Dataset entries:

● ● ● ● ●

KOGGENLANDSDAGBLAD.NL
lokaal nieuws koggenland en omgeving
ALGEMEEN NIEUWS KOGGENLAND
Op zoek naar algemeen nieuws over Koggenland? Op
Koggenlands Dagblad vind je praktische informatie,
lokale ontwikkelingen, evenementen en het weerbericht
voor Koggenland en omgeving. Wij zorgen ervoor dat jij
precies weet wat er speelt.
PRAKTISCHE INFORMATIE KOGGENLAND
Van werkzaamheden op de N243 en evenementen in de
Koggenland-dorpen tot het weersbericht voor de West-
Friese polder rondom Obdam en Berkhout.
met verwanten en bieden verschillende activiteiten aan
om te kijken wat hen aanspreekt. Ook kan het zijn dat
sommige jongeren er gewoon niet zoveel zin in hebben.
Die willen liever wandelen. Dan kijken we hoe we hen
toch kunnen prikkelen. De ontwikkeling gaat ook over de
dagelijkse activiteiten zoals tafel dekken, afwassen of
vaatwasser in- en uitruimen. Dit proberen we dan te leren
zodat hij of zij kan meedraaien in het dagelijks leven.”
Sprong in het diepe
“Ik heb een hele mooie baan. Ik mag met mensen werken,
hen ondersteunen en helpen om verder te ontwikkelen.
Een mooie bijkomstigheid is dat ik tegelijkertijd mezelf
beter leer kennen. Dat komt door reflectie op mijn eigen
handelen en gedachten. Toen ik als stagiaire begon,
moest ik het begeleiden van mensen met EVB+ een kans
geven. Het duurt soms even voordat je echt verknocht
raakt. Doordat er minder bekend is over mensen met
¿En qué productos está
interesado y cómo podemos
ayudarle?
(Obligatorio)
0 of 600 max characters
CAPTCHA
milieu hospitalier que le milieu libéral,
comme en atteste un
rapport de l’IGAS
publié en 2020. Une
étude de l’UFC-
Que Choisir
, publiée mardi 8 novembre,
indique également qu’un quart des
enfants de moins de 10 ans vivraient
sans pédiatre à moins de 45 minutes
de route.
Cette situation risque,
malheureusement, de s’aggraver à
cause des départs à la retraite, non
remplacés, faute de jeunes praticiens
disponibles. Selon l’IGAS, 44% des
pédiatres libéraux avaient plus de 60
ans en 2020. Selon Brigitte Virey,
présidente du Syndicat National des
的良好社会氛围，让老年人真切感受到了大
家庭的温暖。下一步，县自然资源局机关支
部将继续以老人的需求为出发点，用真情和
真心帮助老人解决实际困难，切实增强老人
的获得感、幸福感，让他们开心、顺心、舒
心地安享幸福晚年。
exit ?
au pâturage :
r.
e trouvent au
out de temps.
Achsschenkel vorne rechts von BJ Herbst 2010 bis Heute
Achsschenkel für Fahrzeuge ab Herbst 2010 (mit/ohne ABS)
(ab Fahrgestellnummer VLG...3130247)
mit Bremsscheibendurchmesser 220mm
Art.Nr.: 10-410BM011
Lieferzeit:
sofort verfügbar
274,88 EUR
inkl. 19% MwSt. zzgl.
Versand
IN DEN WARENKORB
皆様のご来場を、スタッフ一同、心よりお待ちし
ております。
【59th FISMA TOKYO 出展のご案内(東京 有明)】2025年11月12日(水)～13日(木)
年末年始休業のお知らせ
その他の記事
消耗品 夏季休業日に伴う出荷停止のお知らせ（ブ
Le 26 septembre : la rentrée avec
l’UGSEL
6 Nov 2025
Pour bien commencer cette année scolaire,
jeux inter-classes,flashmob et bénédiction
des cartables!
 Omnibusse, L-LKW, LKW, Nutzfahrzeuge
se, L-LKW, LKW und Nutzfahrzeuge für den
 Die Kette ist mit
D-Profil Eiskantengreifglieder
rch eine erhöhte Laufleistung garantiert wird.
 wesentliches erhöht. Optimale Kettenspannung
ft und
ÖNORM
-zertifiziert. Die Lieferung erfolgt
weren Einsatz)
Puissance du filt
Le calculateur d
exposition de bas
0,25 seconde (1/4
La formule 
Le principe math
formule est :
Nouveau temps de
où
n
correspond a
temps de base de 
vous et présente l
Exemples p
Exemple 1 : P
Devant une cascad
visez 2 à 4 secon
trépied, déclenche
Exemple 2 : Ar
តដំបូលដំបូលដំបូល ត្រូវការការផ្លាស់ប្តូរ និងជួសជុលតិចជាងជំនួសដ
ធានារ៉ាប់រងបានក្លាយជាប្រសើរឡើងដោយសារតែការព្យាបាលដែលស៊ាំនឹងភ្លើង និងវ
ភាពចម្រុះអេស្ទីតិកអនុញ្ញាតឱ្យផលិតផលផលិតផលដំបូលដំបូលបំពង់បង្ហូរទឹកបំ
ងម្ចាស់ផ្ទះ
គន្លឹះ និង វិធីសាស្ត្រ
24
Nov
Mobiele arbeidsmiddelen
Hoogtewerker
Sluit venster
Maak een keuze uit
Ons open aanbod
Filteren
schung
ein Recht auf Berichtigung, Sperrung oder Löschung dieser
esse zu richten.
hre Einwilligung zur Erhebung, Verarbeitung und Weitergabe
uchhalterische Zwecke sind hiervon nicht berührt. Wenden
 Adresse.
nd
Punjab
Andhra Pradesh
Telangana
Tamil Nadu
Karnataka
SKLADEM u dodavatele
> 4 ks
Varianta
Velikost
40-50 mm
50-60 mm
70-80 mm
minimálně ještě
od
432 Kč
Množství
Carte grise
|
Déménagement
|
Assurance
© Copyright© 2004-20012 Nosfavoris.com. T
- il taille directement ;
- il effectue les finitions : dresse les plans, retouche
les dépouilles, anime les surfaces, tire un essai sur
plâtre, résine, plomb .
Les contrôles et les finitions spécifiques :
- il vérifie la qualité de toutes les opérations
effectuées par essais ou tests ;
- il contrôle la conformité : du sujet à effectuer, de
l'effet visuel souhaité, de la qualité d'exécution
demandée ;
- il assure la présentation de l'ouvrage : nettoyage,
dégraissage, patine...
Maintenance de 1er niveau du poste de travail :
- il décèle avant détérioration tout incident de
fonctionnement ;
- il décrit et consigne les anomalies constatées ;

● ● ● ● ●

WHAT IS BEING ASKED — Nothing is to be left out: set down all the records again exactly.

TASK RESPONSE —
KOGGENLANDSDAGBLAD.NL
lokaal nieuws koggenland en omgeving
ALGEMEEN NIEUWS KOGGENLAND
Op zoek naar algemeen nieuws over Koggenland? Op
Koggenlands Dagblad vind je praktische informatie,
lokale ontwikkelingen, evenementen en het weerbericht
voor Koggenland en omgeving. Wij zorgen ervoor dat jij
precies weet wat er speelt.
PRAKTISCHE INFORMATIE KOGGENLAND
Van werkzaamheden op de N243 en evenementen in de
Koggenland-dorpen tot het weersbericht voor de West-
Friese polder rondom Obdam en Berkhout.
met verwanten en bieden verschillende activiteiten aan
om te kijken wat hen aanspreekt. Ook kan het zijn dat
sommige jongeren er gewoon niet zoveel zin in hebben.
Die willen liever wandelen. Dan kijken we hoe we hen
toch kunnen prikkelen. De ontwikkeling gaat ook over de
dagelijkse activiteiten zoals tafel dekken, afwassen of
vaatwasser in- en uitruimen. Dit proberen we dan te leren
zodat hij of zij kan meedraaien in het dagelijks leven.”
Sprong in het diepe
“Ik heb een hele mooie baan. Ik mag met mensen werken,
hen ondersteunen en helpen om verder te ontwikkelen.
Een mooie bijkomstigheid is dat ik tegelijkertijd mezelf
beter leer kennen. Dat komt door reflectie op mijn eigen
handelen en gedachten. Toen ik als stagiaire begon,
moest ik het begeleiden van mensen met EVB+ een kans
geven. Het duurt soms even voordat je echt verknocht
raakt. Doordat er minder bekend is over mensen met
¿En qué productos está
interesado y cómo podemos
ayudarle?
(Obligatorio)
0 of 600 max characters
CAPTCHA
milieu hospitalier que le milieu libéral,
comme en atteste un
rapport de l’IGAS
publié en 2020. Une
étude de l’UFC-
Que Choisir
, publiée mardi 8 novembre,
indique également qu’un quart des
enfants de moins de 10 ans vivraient
sans pédiatre à moins de 45 minutes
de route.
Cette situation risque,
malheureusement, de s’aggraver à
cause des départs à la retraite, non
remplacés, faute de jeunes praticiens
disponibles. Selon l’IGAS, 44% des
pédiatres libéraux avaient plus de 60
ans en 2020. Selon Brigitte Virey,
présidente du Syndicat National des
的良好社会氛围，让老年人真切感受到了大
家庭的温暖。下一步，县自然资源局机关支
部将继续以老人的需求为出发点，用真情和
真心帮助老人解决实际困难，切实增强老人
的获得感、幸福感，让他们开心、顺心、舒
心地安享幸福晚年。
exit ?
au pâturage :
r.
e trouvent au
out de temps.
Achsschenkel vorne rechts von BJ Herbst 2010 bis Heute
Achsschenkel für Fahrzeuge ab Herbst 2010 (mit/ohne ABS)
(ab Fahrgestellnummer VLG...3130247)
mit Bremsscheibendurchmesser 220mm
Art.Nr.: 10-410BM011
Lieferzeit:
sofort verfügbar
274,88 EUR
inkl. 19% MwSt. zzgl.
Versand
IN DEN WARENKORB
皆様のご来場を、スタッフ一同、心よりお待ちし
ております。
【59th FISMA TOKYO 出展のご案内(東京 有明)】2025年11月12日(水)～13日(木)
年末年始休業のお知らせ
その他の記事
消耗品 夏季休業日に伴う出荷停止のお知らせ（ブ
Le 26 septembre : la rentrée avec
l’UGSEL
6 Nov 2025
Pour bien commencer cette année scolaire,
jeux inter-classes,flashmob et bénédiction
des cartables!
 Omnibusse, L-LKW, LKW, Nutzfahrzeuge
se, L-LKW, LKW und Nutzfahrzeuge für den
 Die Kette ist mit
D-Profil Eiskantengreifglieder
rch eine erhöhte Laufleistung garantiert wird.
 wesentliches erhöht. Optimale Kettenspannung
ft und
ÖNORM
-zertifiziert. Die Lieferung erfolgt
weren Einsatz)
Puissance du filt
Le calculateur d
exposition de bas
0,25 seconde (1/4
La formule 
Le principe math
formule est :
Nouveau temps de
où
n
correspond a
temps de base de 
vous et présente l
Exemples p
Exemple 1 : P
Devant une cascad
visez 2 à 4 secon
trépied, déclenche
Exemple 2 : Ar
តដំបូលដំបូលដំបូល ត្រូវការការផ្លាស់ប្តូរ និងជួសជុលតិចជាងជំនួសដ
ធានារ៉ាប់រងបានក្លាយជាប្រសើរឡើងដោយសារតែការព្យាបាលដែលស៊ាំនឹងភ្លើង និងវ
ភាពចម្រុះអេស្ទីតិកអនុញ្ញាតឱ្យផលិតផលផលិតផលដំបូលដំបូលបំពង់បង្ហូរទឹកបំ
ងម្ចាស់ផ្ទះ
គន្លឹះ និង វិធីសាស្ត្រ
24
Nov
Mobiele arbeidsmiddelen
Hoogtewerker
Sluit venster
Maak een keuze uit
Ons open aanbod
Filteren
schung
ein Recht auf Berichtigung, Sperrung oder Löschung dieser
esse zu richten.
hre Einwilligung zur Erhebung, Verarbeitung und Weitergabe
uchhalterische Zwecke sind hiervon nicht berührt. Wenden
 Adresse.
nd
Punjab
Andhra Pradesh
Telangana
Tamil Nadu
Karnataka
SKLADEM u dodavatele
> 4 ks
Varianta
Velikost
40-50 mm
50-60 mm
70-80 mm
minimálně ještě
od
432 Kč
Množství
Carte grise
|
Déménagement
|
Assurance
© Copyright© 2004-20012 Nosfavoris.com. T
- il taille directement ;
- il effectue les finitions : dresse les plans, retouche
les dépouilles, anime les surfaces, tire un essai sur
plâtre, résine, plomb .
Les contrôles et les finitions spécifiques :
- il vérifie la qualité de toutes les opérations
effectuées par essais ou tests ;
- il contrôle la conformité : du sujet à effectuer, de
l'effet visuel souhaité, de la qualité d'exécution
demandée ;
- il assure la présentation de l'ouvrage : nettoyage,
dégraissage, patine...
Maintenance de 1er niveau du poste de travail :
- il décèle avant détérioration tout incident de
fonctionnement ;
- il décrit et consigne les anomalies constatées ;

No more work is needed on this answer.